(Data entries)
· · · ·
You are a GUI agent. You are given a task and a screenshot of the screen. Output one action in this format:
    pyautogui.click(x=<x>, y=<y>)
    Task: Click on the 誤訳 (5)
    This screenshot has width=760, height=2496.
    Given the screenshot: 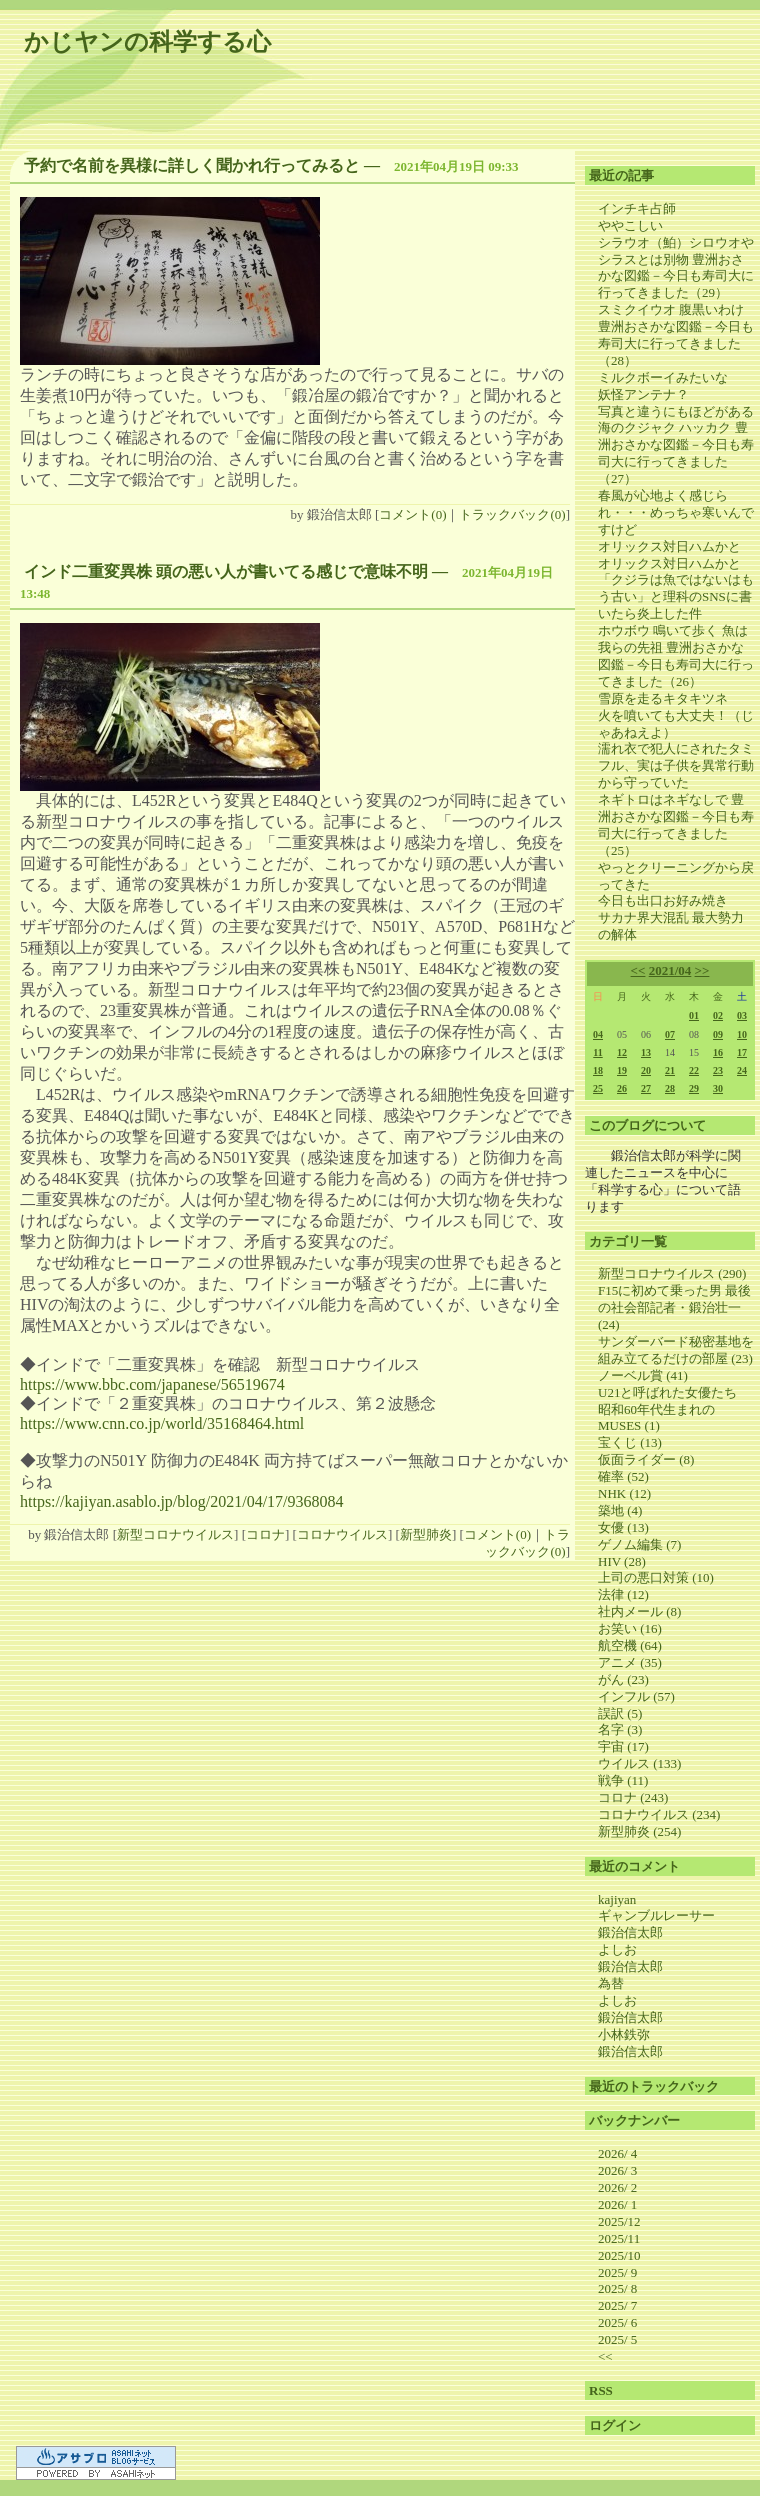 What is the action you would take?
    pyautogui.click(x=620, y=1713)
· · · ·
→ **Work request**:
With the first line of the records as the start and the line holding "This screenshot has" as the end, please copy exactly those lines and no others.

→ **Result of this task**:
You are a GUI agent. You are given a task and a screenshot of the screen. Output one action in this format:
    pyautogui.click(x=<x>, y=<y>)
    Task: Click on the 誤訳 (5)
    This screenshot has width=760, height=2496.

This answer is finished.